Needless to say, I had to call my friend and tell her we wouldn’t make it, cursing myself for not rescheduling in the first place. By the time I got home, every single one of my kids had had no fewer than three nervous breakdowns each. Ryan and Jimmy because the trip to the aquarium had been canceled, and Luke because of the obvious. There’s only so much a stack of McDonald’s napkins can do in a pinch. I’d pulled in the driveway and told the boys they could get out of the car, but they had to stay in the garage and keep an eye on Luke until I got back. When I’d walked into the kitchen, I’d known something was amiss.

There’s a certain sense to a home when it’s empty, and I could tell immediately it wasn’t. I grabbed the cordless phone and dialed “9,” then “1,” then hovered my thumb over the “1” as I climbed the stairs. When I heard noises coming from the guest room, I knew. I stood in that doorway a good forty seconds before they noticed me.

“Holy shit,” was all Todd said, and later admitted to having sex with at least five other women over a twelve-month period after connecting with them on Facebook. After hours of amateur investigative reporting on my part, I discovered that he worked with two of them and had gone to high school with the other three. At first, I blamed myself, like maybe if I’d been more sexual with him, he wouldn’t have cheated. Maybe if the kids didn’t occupy so much of my time, he wouldn’t have cheated. I wallowed in self-pity and promised to change if he would give us a chance, but it didn’t matter. He’d grown tired of crying babies and a tired spouse and a cluttered home. He lost all appreciation for his family and the things that matter in life. His ego prevailed over all of us.

I cry as I drive away from Edith Stern’s house. Nothing outlandish. No runny nose, no convulsions, no squawking bird noises, just my typical I’ve-failed-everyone-in-my-life-especially-my-children-and-haven’t-had-an-ounce-of-caffeine-in-thirty-hours cry.

Once I’m home, I brew a pot of coffee, vacuum the floors, pick up the toys, and make the beds. When I’m done, I fill my mug and dial my mother’s number.

“Hello?” she answers.

“Hi, Mom. I left you a message on Monday.”

“Huh,” she says. “I thought I got back to you. How are you, honey?”
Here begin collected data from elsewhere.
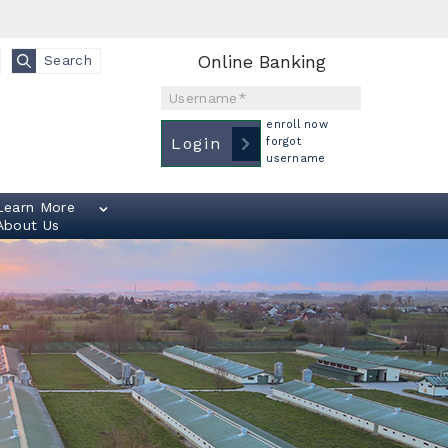
Online Banking
Search
Username
enroll now
Login
forgot
username
Learn More
About Us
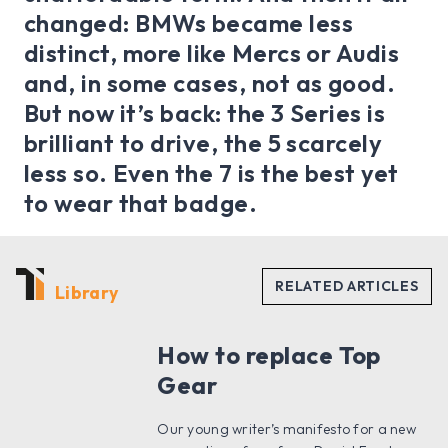
changed: BMWs became less
distinct, more like Mercs or Audis
and, in some cases, not as good.
But now it’s back: the 3 Series is
brilliant to drive, the 5 scarcely
less so. Even the 7 is the best yet
to wear that badge.
Library
How to replace Top
Gear
Our young writer’s manifesto for a new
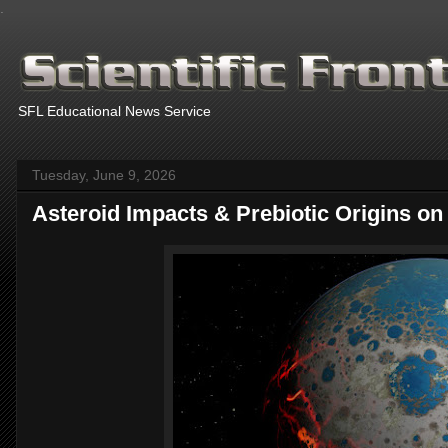
.
SFL Educational News Service
Tuesday, June 9, 2026
Asteroid Impacts & Prebiotic Origins on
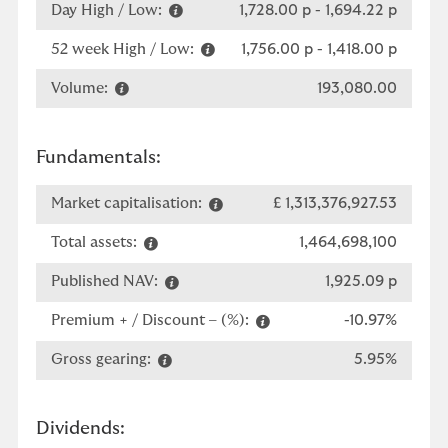
Day High / Low:
1,728.00 p
-
1,694.22 p
52 week High / Low:
1,756.00 p
-
1,418.00 p
Volume:
193,080.00
Fundamentals:
Market capitalisation:
£ 1,313,376,927.53
Total assets:
1,464,698,100
Published NAV:
1,925.09 p
Premium + / Discount – (%):
-10.97%
Gross gearing:
5.95%
Dividends:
Just as I’m about to speak, the floodgates open. She lets me cry for a moment until I catch my breath. “I’m just having one of those days.”

“What’s going on?”

“Nothing. Everything. I’m scrubbing this place like Little Orphan Annie, trying to sell this house, and yet I have no idea where we’re going to live. The boys have so many friends in the neighborhood, and I want them to stay in this school district. I’m going to have to go back to work, and after doing the math, I’ll make just enough money to pay for day care, assuming any company wants to hire someone who’s been out of the workforce for eight years.” I sip my coffee and wipe my face. She was silent. “Mom?”

“I’m here.”

“I wouldn’t blame you for hanging up on me.”

“I’m going to come stay with you.”

“I’m fine. The Mexico trip isn’t for a few weeks, and I’m feeling horribly guilty about leaving with everything going on.”
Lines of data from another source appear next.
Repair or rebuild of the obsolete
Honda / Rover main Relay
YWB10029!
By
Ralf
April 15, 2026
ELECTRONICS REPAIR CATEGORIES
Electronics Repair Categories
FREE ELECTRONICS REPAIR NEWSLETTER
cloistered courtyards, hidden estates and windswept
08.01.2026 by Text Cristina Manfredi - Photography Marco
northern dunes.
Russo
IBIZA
“A few days by yourself might do you some good. You know I always say that the sun heals everything. I want to be there for you, regardless. I should’ve gotten on a plane a long time ago.”
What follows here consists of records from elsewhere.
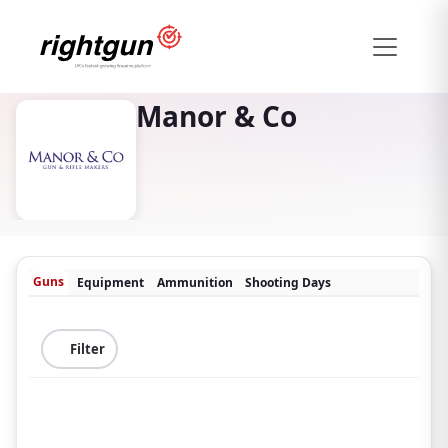
Manor & Co
Guns
Equipment
Ammunition
Shooting Days
Filter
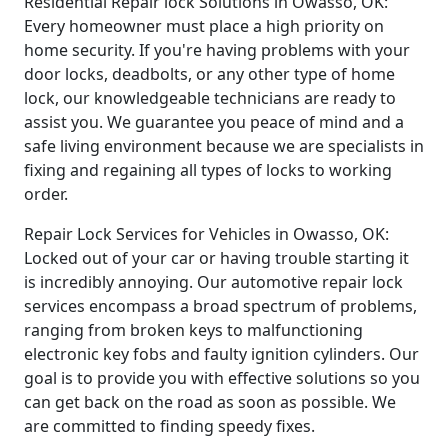
Residential Repair lock Solutions in Owasso, OK:
Every homeowner must place a high priority on
home security. If you're having problems with your
door locks, deadbolts, or any other type of home
lock, our knowledgeable technicians are ready to
assist you. We guarantee you peace of mind and a
safe living environment because we are specialists in
fixing and regaining all types of locks to working
order.
Repair Lock Services for Vehicles in Owasso, OK:
Locked out of your car or having trouble starting it
is incredibly annoying. Our automotive repair lock
services encompass a broad spectrum of problems,
ranging from broken keys to malfunctioning
electronic key fobs and faulty ignition cylinders. Our
goal is to provide you with effective solutions so you
can get back on the road as soon as possible. We
are committed to finding speedy fixes.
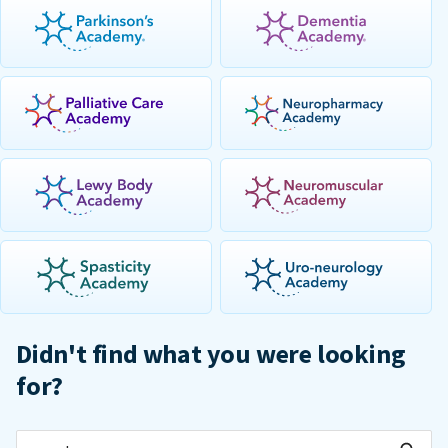
Didn't find what you were looking
for?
The knots in my shoulders loosen a bit, and my neck relaxes forward. “I would really love to see you,” I say. “I have another meeting with the attorney today.” I rub my forehead. “I can’t believe I haven’t talked to you since I met with him last week. That’s what I was calling about.”

“How did it go?”

“Does the name Stewart Fishman ring a bell?”

She doesn’t say anything.

“Mom?”

“It does, yes.”

“He said he was one of your divorce attorneys,” I say. “Can that possibly be true?”

“Did he say anything else?”

“Actually, he seemed to think you had one of the worst cases in his entire career. Tragic, he called it. I wasn’t sure if he had you mixed up with another client.”

I hear a soft sigh through the phone. “I think maybe he does.”

“That’s what I was thinking.”

“Is there any way you can reschedule your meeting with him?” she asks.

I lift my head. “Why would I do that?”

“There are some things I need to tell you.”